Ladies and gents, this is the tree:
9:30 p.m, Friday night: Trying to fix the plot hole had made my head ache so badly I wanted to howl. And I was cold–the type of chill that went bone deep. So I poured a bath, and got into it while it was still filling. An ordinary tub of warm water wasn’t going to do it for me. I added bubbles, and because I was feeling really hard done by, I added some bath salts too. (Old skin needs softening and tense necks need Epson.) Then I leaned back. Told myself not to think about it for a least 20 minutes. When the water level was waist-high, I stretched for the taps. And that’s when I thought I heard the phone. I tilted my head.
Ring. Ring. Ah, yes the phone.
I was naked, and the tub is a good distance from the phone. Screw it, I thought. I leaned back and turned off the hot water. Let them call back. But wouldn’t you know it? Four minutes later, the phone rang again. Persistent devil. I sighed, grabbed a towel and padded to answer it.
And this is the apple:
Irate Female Voice: Where. Have. You. Been?
Her: Why didn’t you answer the phone? (????)
Me: I was taking a bath. (And now by golly, I’ve left a trail of bubbles from the tub to the bed.)
Her.: It’s Friday night!
Me: (Was it really? Where had the week gone?) Okay.
Her: It’s 9:30 p.m. on a Friday night.
Me: Uh huh.
Her: Do you know how scary that was? You didn’t answer your phone. I thought you’d fallen.
Me: (She’ll have me wearing one of those panic buttons in a moment). Uhm, no.
Her: Or something bad had happened to you. It’s FRIDAY NIGHT! You’re always home!
Me: Am I always home on Friday night? *stops to think* Crap. I am. God, have I turned into my Mom?
Her: I called the home phone three times! I called your cell twice! No one answered! I was three minutes away from calling (insert brother’s name)! I thought you might have had a car accident–and no one knew! Because Dad’s out of town!
This is the apple falling from the tree.
I`m smiling now, listening to her as she paints several scenarios, from bad to grim to downright foul.
I didn’t answer the phone. I wasn’t where I was supposed to be.
I sat down on the bed. Adjusted my towel. Crossed my legs.
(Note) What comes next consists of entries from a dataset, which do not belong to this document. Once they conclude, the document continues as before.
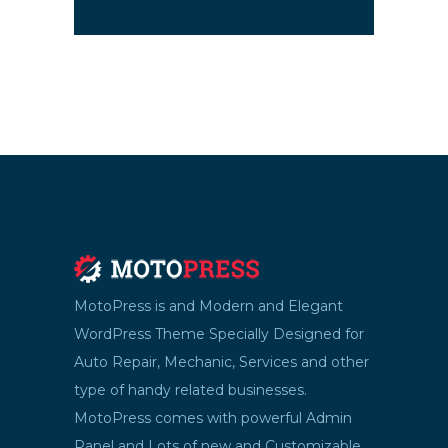
MotoPress is and Modern and Elegant
WordPress Theme Specially Designed for
Auto Repair, Mechanic, Services and other
type of handy related businesses.
MotoPress comes with powerful Admin
Panel and Lots of new and Customizable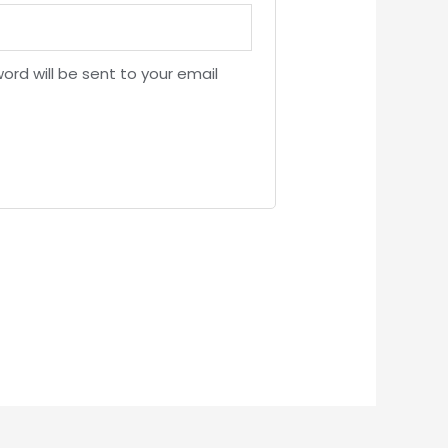
ord will be sent to your email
The situation struck me eerily similar to the night she told me that she was going to meet Cleo at Tim Horton’s for a cup of tea, and that she’d be home by 11:30. And even though, at the time, by any yardstick, she’d have been considered an adult, I freaked out when she wasn’t home by 1:00 a.m. (because she’d said she would be home in a half hour) and (drumroll please) she
DIDN’T ANSWER HER CELL PHONE.
And then I got up out of bed, and got dressed, and drove to the Tim Horton’s. She wasn’t there. I went to all of them within a 10K district (including the one near the travelling carnie show that I’d noticed earlier in the day). I just needed to see that she was all right, you know? If I saw her sitting there, talking to Cleo, I was going to make like a shadow and tiptoe back to my bed.
I never did find her. And I received a well-deserved tongue-lashing when my husband spilled the beans about Rescue Mom. But that was five years ago. And this was now. I plumped up one of the pillows. Leaned back, and enjoyed.
This is the apple that didn’t fall far from the tree.